▶ [WHAT TO WORK ON] For the data below, transcribe the part that opens with the line containing "Streife des Verkehrsdienstes woll" and closes with the line containing "Jak na prohlídku ojetého vozu?", exactly and with no pictures.
==== SUPPLIED INFORMATION
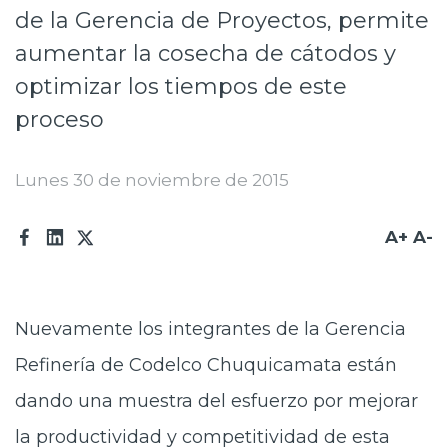
de la Gerencia de Proyectos, permite
Prensa
aumentar la cosecha de cátodos y
Trabaja en Codelco
optimizar los tiempos de este
Transparencia activa
proceso
Canales de denuncia
Lunes 30 de noviembre de 2015
Proveedores
Acceso trabajadores/as
A+
A-
Nuevamente los integrantes de la Gerencia
Refinería de Codelco Chuquicamata están
dando una muestra del esfuerzo por mejorar
la productividad y competitividad de esta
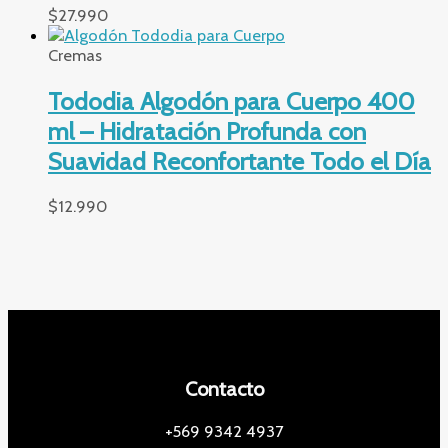
$
27.990
Cremas
Tododia Algodón para Cuerpo 400
ml – Hidratación Profunda con
Suavidad Reconfortante Todo el Día
$
12.990
Contacto
+569 9342 4937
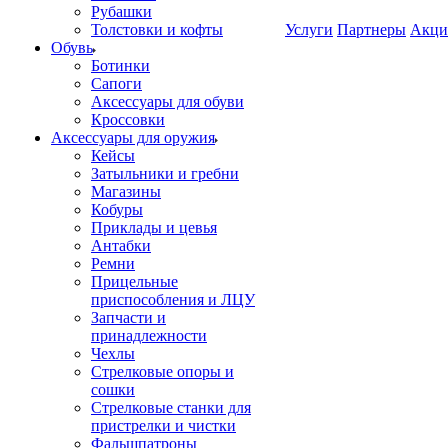
Рубашки
Толстовки и кофты
Услуги
Партнеры
Акци
Обувь
Ботинки
Сапоги
Аксессуары для обуви
Кроссовки
Аксессуары для оружия
Кейсы
Затыльники и гребни
Магазины
Кобуры
Приклады и цевья
Антабки
Ремни
Прицельные
приспособления и ЛЦУ
Запчасти и
принадлежности
Чехлы
Стрелковые опоры и
сошки
Стрелковые станки для
пристрелки и чистки
Фальшпатроны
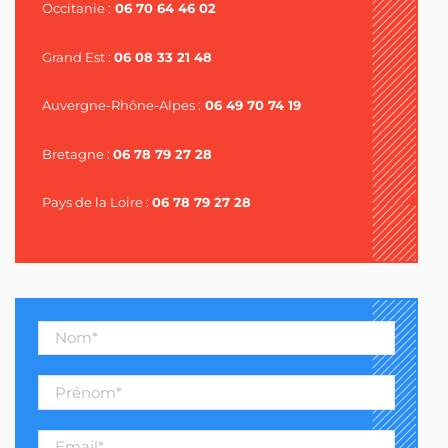
Occitanie :
06 70 64 46 02
Grand Est :
06 08 33 21 48
Auvergne-Rhône-Alpes :
06 49 70 74 19
Bretagne :
06 78 79 27 28
Pays de la Loire :
06 78 79 27 28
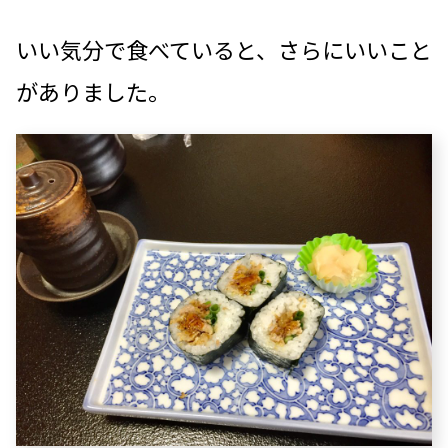
いい気分で食べていると、
さらに
いいこと
がありました。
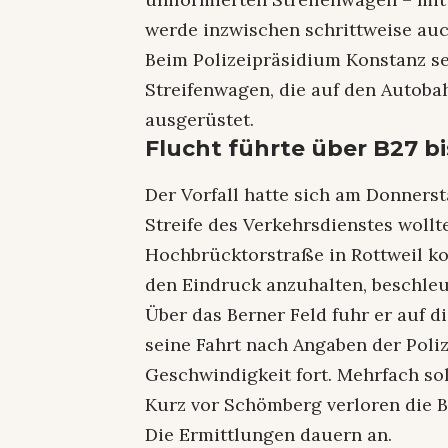
werde inzwischen schrittweise auch
Beim Polizeipräsidium Konstanz se
Streifenwagen, die auf den Autob
ausgerüstet.
Flucht führte über B27 
Der Vorfall hatte sich am Donnersta
Streife des Verkehrsdienstes woll
Hochbrücktorstraße in Rottweil ko
den Eindruck anzuhalten, beschleu
Über das Berner Feld fuhr er auf d
seine Fahrt nach Angaben der Poli
Geschwindigkeit fort. Mehrfach sol
Kurz vor Schömberg verloren die 
Die Ermittlungen dauern an.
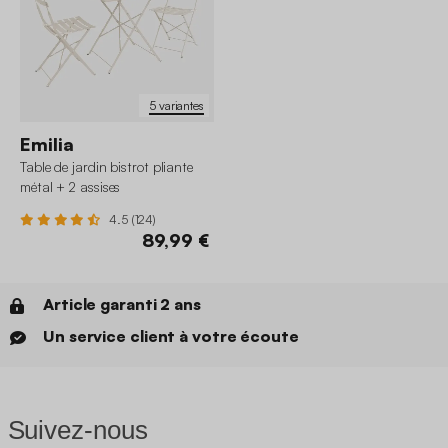
5 variantes
Emilia
Table de jardin bistrot pliante
métal + 2 assises
4.5 (124)
89,99 €
Article garanti 2 ans
Un service client à votre écoute
Suivez-nous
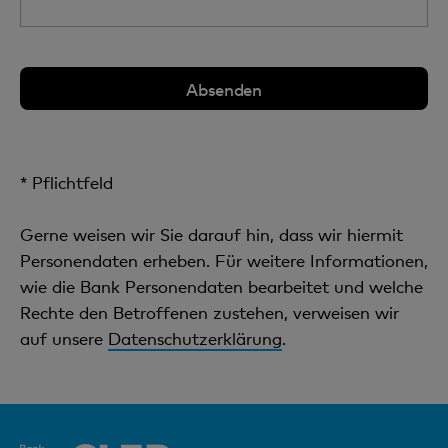
* Pflichtfeld
Gerne weisen wir Sie darauf hin, dass wir hiermit
Personendaten erheben. Für weitere Informationen,
wie die Bank Personendaten bearbeitet und welche
Rechte den Betroffenen zustehen, verweisen wir
auf unsere
Datenschutzerklärung
.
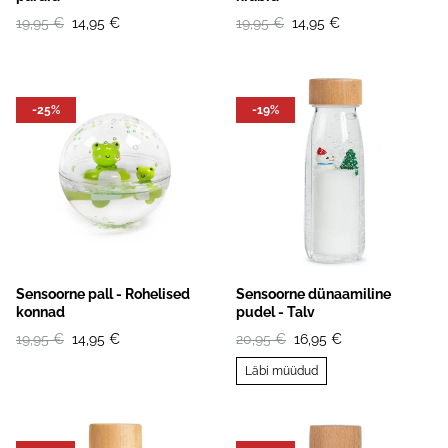
19,95 €
14,95 €
19,95 €
14,95 €
-25%
-19%
Sensoorne pall - Rohelised
Sensoorne dünaamiline
konnad
pudel - Talv
19,95 €
14,95 €
20,95 €
16,95 €
Läbi müüdud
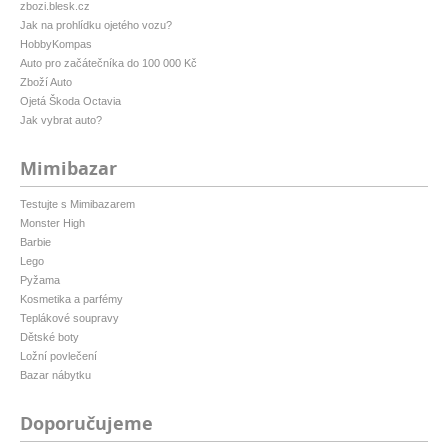
zbozi.blesk.cz
Jak na prohlídku ojetého vozu?
HobbyKompas
Auto pro začátečníka do 100 000 Kč
Zboží Auto
Ojetá Škoda Octavia
Jak vybrat auto?
Mimibazar
Testujte s Mimibazarem
Monster High
Barbie
Lego
Pyžama
Kosmetika a parfémy
Teplákové soupravy
Dětské boty
Ložní povlečení
Bazar nábytku
Doporučujeme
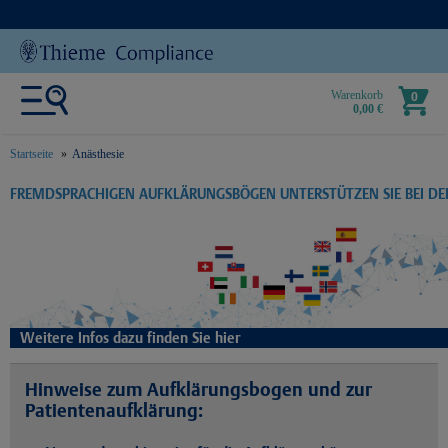
Warenkorb
0
0,00 €
Startseite
Anästhesie
text.skipToContent
text.skipToNavigation
FREMDSPRACHIGEN AUFKLÄRUNGSBÖGEN UNTERSTÜTZEN SIE BEI D
Weitere Infos dazu finden Sie hier
Hinweise zum Aufklärungsbogen und zur
Patientenaufklärung:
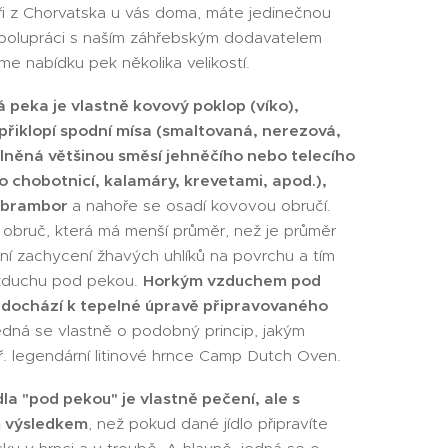
i z Chorvatska u vás doma, máte jedinečnou
spolupráci s naším záhřebským dodavatelem
me nabídku pek několika velikostí.
 peka je vlastně kovový poklop (víko),
přiklopí spodní mísa (smaltovaná, nerezová,
lněná většinou směsí jehněčího nebo telecího
 chobotnicí, kalamáry, krevetami, apod.),
a brambor
a nahoře se osadí kovovou obručí.
 obruč, která má menší průměr, než je průměr
ní zachycení žhavých uhlíků na povrchu a tím
vzduchu pod pekou.
Horkým vzduchem pod
 dochází k tepelné úpravě připravovaného
edná se vlastně o podobný princip, jakým
ř. legendární litinové hrnce Camp Dutch Oven.
dla "pod pekou" je vlastně pečení, ale s
m výsledkem
, než pokud dané jídlo připravíte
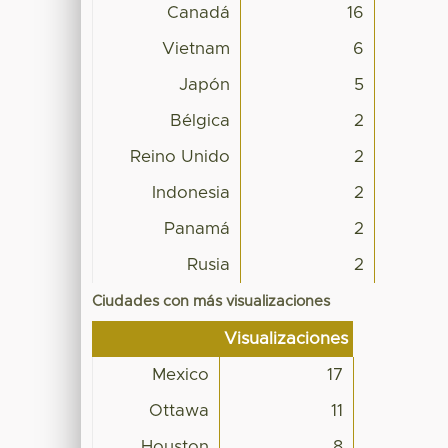
Canadá
16
Vietnam
6
Japón
5
Bélgica
2
Reino Unido
2
Indonesia
2
Panamá
2
Rusia
2
Ciudades con más visualizaciones
Visualizaciones
Mexico
17
Ottawa
11
Houston
8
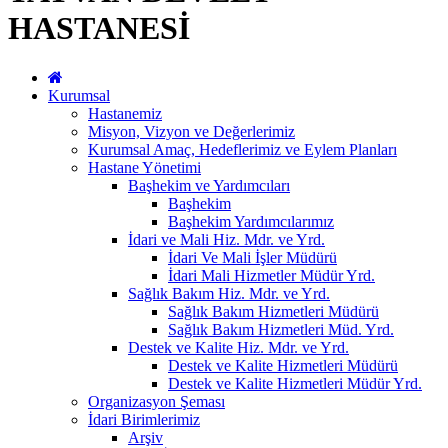
HASTANESİ
Kurumsal
Hastanemiz
Misyon, Vizyon ve Değerlerimiz
Kurumsal Amaç, Hedeflerimiz ve Eylem Planları
Hastane Yönetimi
Başhekim ve Yardımcıları
Başhekim
Başhekim Yardımcılarımız
İdari ve Mali Hiz. Mdr. ve Yrd.
İdari Ve Mali İşler Müdürü
İdari Mali Hizmetler Müdür Yrd.
Sağlık Bakım Hiz. Mdr. ve Yrd.
Sağlık Bakım Hizmetleri Müdürü
Sağlık Bakım Hizmetleri Müd. Yrd.
Destek ve Kalite Hiz. Mdr. ve Yrd.
Destek ve Kalite Hizmetleri Müdürü
Destek ve Kalite Hizmetleri Müdür Yrd.
Organizasyon Şeması
İdari Birimlerimiz
Arşiv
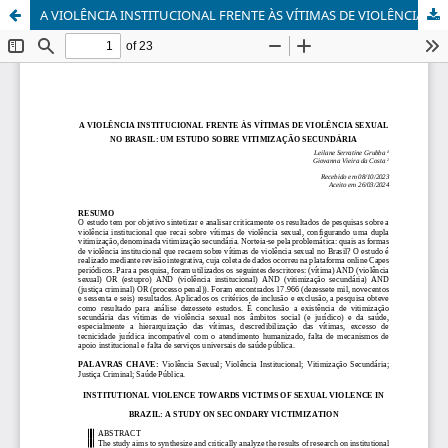
A VIOLÊNCIA INSTITUCIONAL FRENTE ÀS VÍTIMAS DE VIOLÊNCIA SEXUAL NO BRASIL: UM ESTUDO SOBRE VITIMIZAÇÃO SECUNDÁRIA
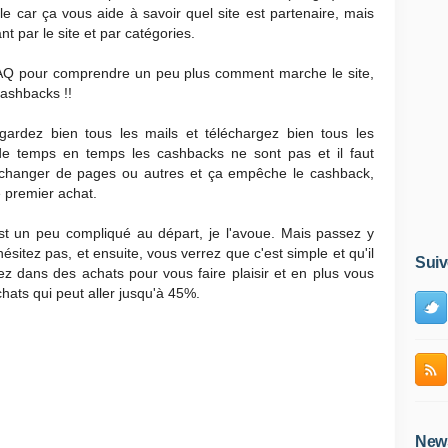
ile car ça vous aide à savoir quel site est partenaire, mais
t par le site et par catégories.
es FAQ pour comprendre un peu plus comment marche le site,
cashbacks !!
gardez bien tous les mails et téléchargez bien tous les
e temps en temps les cashbacks ne sont pas et il faut
eut changer de pages ou autres et ça empêche le cashback,
e premier achat.
st un peu compliqué au départ, je l'avoue. Mais passez y
hésitez pas, et ensuite, vous verrez que c'est simple et qu'il
Suiv
z dans des achats pour vous faire plaisir et en plus vous
ats qui peut aller jusqu'à 45%.
News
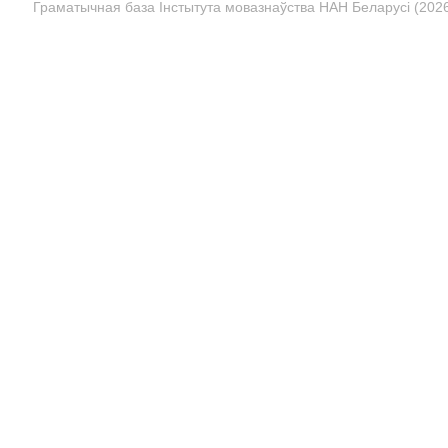
Граматычная база Інстытута мовазнаўства НАН Беларусі (2026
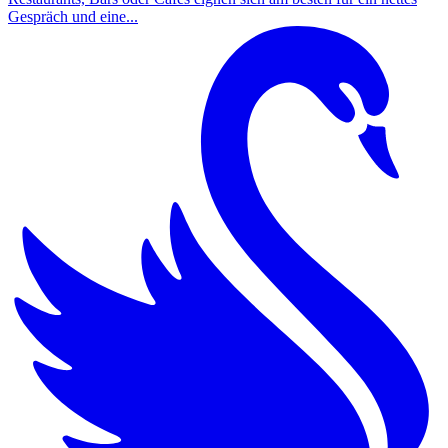
Gespräch und eine...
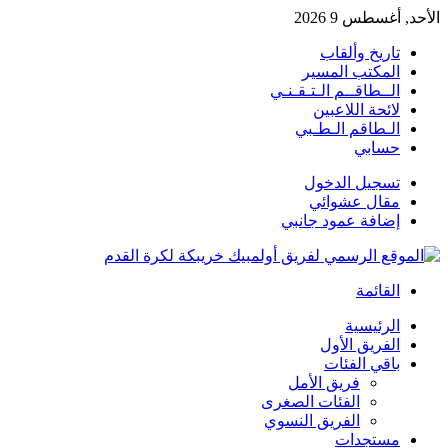
الأحد, أغسطس 9 2026
تاريخ وألقاب
المكتب المسير
الــطاقــم الـتـقـنـي
لائحة اللاعبين
الـطاقم الـطـبي
حسابي
تسجيل الدخول
مقال عشوائي
إضافة عمود جانبي
القائمة
الرئيسية
الفريق الأول
باقي الفئات
فريق الأمل
الفئات الصغرى
الفريق النسوي
مستجدات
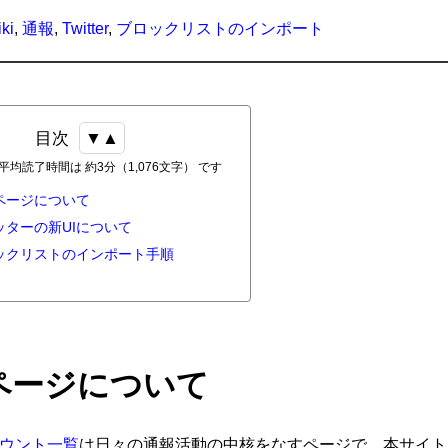
ki
,
通報
,
Twitter
,
ブロックリストのインポート
目次
均読了時間は 約3分（1,076文字） です
ページについて
ターの新UIについて
ックリストのインポート手順
ページについて
ウント一覧
は日々の通報活動の中核をなすページで、本サイトと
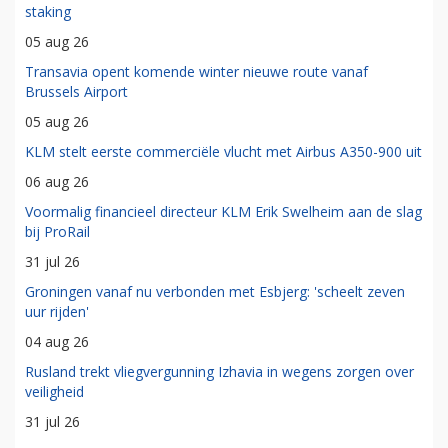
staking
05 aug 26
Transavia opent komende winter nieuwe route vanaf
Brussels Airport
05 aug 26
KLM stelt eerste commerciële vlucht met Airbus A350-900 uit
06 aug 26
Voormalig financieel directeur KLM Erik Swelheim aan de slag
bij ProRail
31 jul 26
Groningen vanaf nu verbonden met Esbjerg: 'scheelt zeven
uur rijden'
04 aug 26
Rusland trekt vliegvergunning Izhavia in wegens zorgen over
veiligheid
31 jul 26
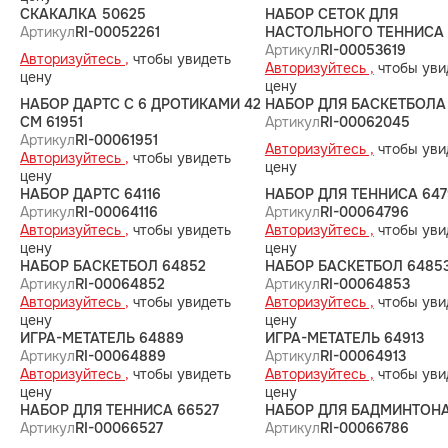
СКАКАЛКА 50625
НАБОР СЕТОК ДЛЯ
Артикул
RI-00052261
НАСТОЛЬНОГО ТЕННИСА 
Артикул
RI-00053619
Авторизуйтесь ,
чтобы увидеть
Авторизуйтесь ,
чтобы уви
цену
цену
НАБОР ДАРТС С 6 ДРОТИКАМИ 42
НАБОР ДЛЯ БАСКЕТБОЛА
СМ 61951
Артикул
RI-00062045
Артикул
RI-00061951
Авторизуйтесь ,
чтобы уви
Авторизуйтесь ,
чтобы увидеть
цену
цену
НАБОР ДАРТС 64116
НАБОР ДЛЯ ТЕННИСА 647
Артикул
RI-00064116
Артикул
RI-00064796
Авторизуйтесь ,
чтобы увидеть
Авторизуйтесь ,
чтобы уви
цену
цену
НАБОР БАСКЕТБОЛ 64852
НАБОР БАСКЕТБОЛ 6485
Артикул
RI-00064852
Артикул
RI-00064853
Авторизуйтесь ,
чтобы увидеть
Авторизуйтесь ,
чтобы уви
цену
цену
ИГРА-МЕТАТЕЛЬ 64889
ИГРА-МЕТАТЕЛЬ 64913
Артикул
RI-00064889
Артикул
RI-00064913
Авторизуйтесь ,
чтобы увидеть
Авторизуйтесь ,
чтобы уви
цену
цену
НАБОР ДЛЯ ТЕННИСА 66527
НАБОР ДЛЯ БАДМИНТОНА
Артикул
RI-00066527
Артикул
RI-00066786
========
▶ [EXPECTED OUTPUT]
Streife des Verkehrsdienstes woll
Hochbrücktorstraße in Rottweil ko
den Eindruck anzuhalten, beschleu
Über das Berner Feld fuhr er auf d
seine Fahrt nach Angaben der Poli
Geschwindigkeit fort. Mehrfach sol
Kurz vor Schömberg verloren die 
Die Ermittlungen dauern an.
5 variantes
Emilia
Table de jardin bistrot pliante
métal + 2 assises
4.5 (124)
89,99 €
Article garanti 2 ans
Un service client à votre écoute
Suivez-nous
* Pflichtfeld
Gerne weisen wir Sie darauf hin, dass wir hiermit
Personendaten erheben. Für weitere Informationen,
wie die Bank Personendaten bearbeitet und welche
Rechte den Betroffenen zustehen, verweisen wir
auf unsere
Datenschutzerklärung
.
19,95 €
14,95 €
19,95 €
14,95 €
-25%
-19%
Sensoorne pall - Rohelised
Sensoorne dünaamiline
konnad
pudel - Talv
19,95 €
14,95 €
20,95 €
16,95 €
Läbi müüdud
zbozi.blesk.cz
Jak na prohlídku ojetého vozu?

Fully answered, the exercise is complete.